All 2012 Regular Season Games
Here is a chart of all of the games for the 2012 regular season.
|Less than 90.0||93||512||18.2|
|90.0 - 109.9||112||512||21.9|
|110.0 - 129.9||82||512||16.0|
|130.0 - 149.9||40||512||7.8|
|150.0 or more||168||512||32.8|
Just like the Plays/TD stat, if the Yards/TD stat for offenses is broken down into categories surrounding league averages, there is roughly a 40-20-40 split in good performances - mediocre performances - bad performances. Strangly enough, this goes to show that while teams may average a certain total in yards, they rarely come close to that figure.
They are evenly split with the great and good performances, with 18.2% for the great and 21.9% for the good, teams only played below average on offense 7.8% of the time. When teams played poorly on offense, they were simply awful, which is represented by 32.8% of offenses averaging over 150 yards per touchdown for a single game.
Only 6 teams averaged worse than that for the 2012 season (NYJ, STL, JAC, ARI, PHI and KC) and all of these teams were awful at the quarterback position except for Bradford, who ranked 18th in the NFL in QBR.
This chart also accounts for the 3.3% of games for the season where the offense had negative net points for the game, which is impossible for this stat to actually measure. Since no team will have negative points for a season, it is not a problem. However, for a single game, some offenses are so bad they struggle to outscore the opposing defense and special teams.
While this only measures the offense, there is another interesting note with regards to consistency. While some teams have an offense all over the place, other teams are very consistent, whether good or bad.

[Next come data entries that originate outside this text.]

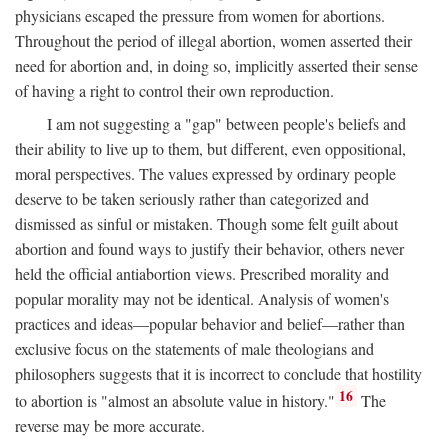
physicians escaped the pressure from women for abortions.
Throughout the period of illegal abortion, women asserted their
need for abortion and, in doing so, implicitly asserted their sense
of having a right to control their own reproduction.
I am not suggesting a "gap" between people's beliefs and
their ability to live up to them, but different, even oppositional,
moral perspectives. The values expressed by ordinary people
deserve to be taken seriously rather than categorized and
dismissed as sinful or mistaken. Though some felt guilt about
abortion and found ways to justify their behavior, others never
held the official antiabortion views. Prescribed morality and
popular morality may not be identical. Analysis of women's
practices and ideas—popular behavior and belief—rather than
exclusive focus on the statements of male theologians and
philosophers suggests that it is incorrect to conclude that hostility
16
to abortion is "almost an absolute value in history."
The
reverse may be more accurate.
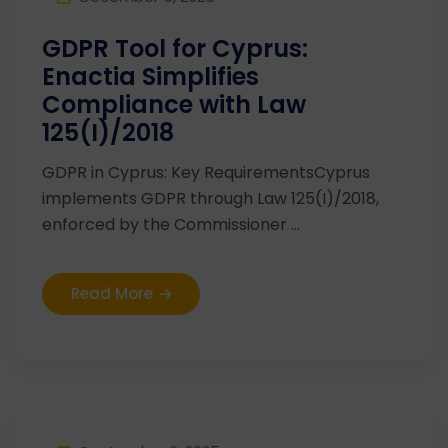
GDPR Tool for Cyprus:
Enactia Simplifies
Compliance with Law
125(I)/2018
GDPR in Cyprus: Key RequirementsCyprus
implements GDPR through Law 125(I)/2018,
enforced by the Commissioner ...
Read More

- Atlanta had 13 games at or above the league average and only 3 games that were very poor.
- Denver had 13 games at or above the league average, 1 game that was below average, and 2 that were very poor.
- Both GB and Houston had 4 great offensive games, 5 good games and only 3 awful games. They did differ in the middle, where GB had 1 average game and 3 below average games, while Houston had 2 average games and 2 below average games.
- Kansas City was on the wrong end of this, with only 1 great game and 1 average game while the rest were either below average or poor games. They also had 3 games that were non-positive, meaning they failed to register a single net point on offense for the game.
- New England had the most above average games in the NFL with 12 - they had only 2 average, 1 below average and 1 poor offensive games.
- New Orleans and the New York Giants also had the same number of games around the league average or better with 12, but the Giants had 5 great games compared to the Saints 3 and had 5 good games compared to the Saints 4. Both teams had 4 very poor outings on offense.
- Tennessee only managed 2 great games and 1 good game, while the other 13 games were either below average (4) or very poor (9).
- Dallas, Detroit and Philadelphia were the only teams to not have a great game on offense (90 Yards/TD or less)
What makes this stat better than almost any stat in football is its correlation to winning games. After looking at the offensive efficiency chart for each teams, it becomes abundantly clear that many teams struggle to field offenses that can compete while others play extremely well no matter who the opponent is each week.
This comes down to leadership. While some organizations are fundamentally sound because of good coaching and quarterbacking, others are a revolving door with no answer. The next two stats in this correlation study have to do with quarterbacks. The first is Yards/Attempt, which includes rushing totals and sacks. The last one involves the QBR stat for this site.
The goal here is to illustrate how efficiency is far greater than volume numbers. While it is never a bad thing to gain a lot of yards, in the end, it is the points scored that determines who wins and loses. The teams with the greater efficiency tend to win much more frequently and these stats are able to indicate that success while others do not.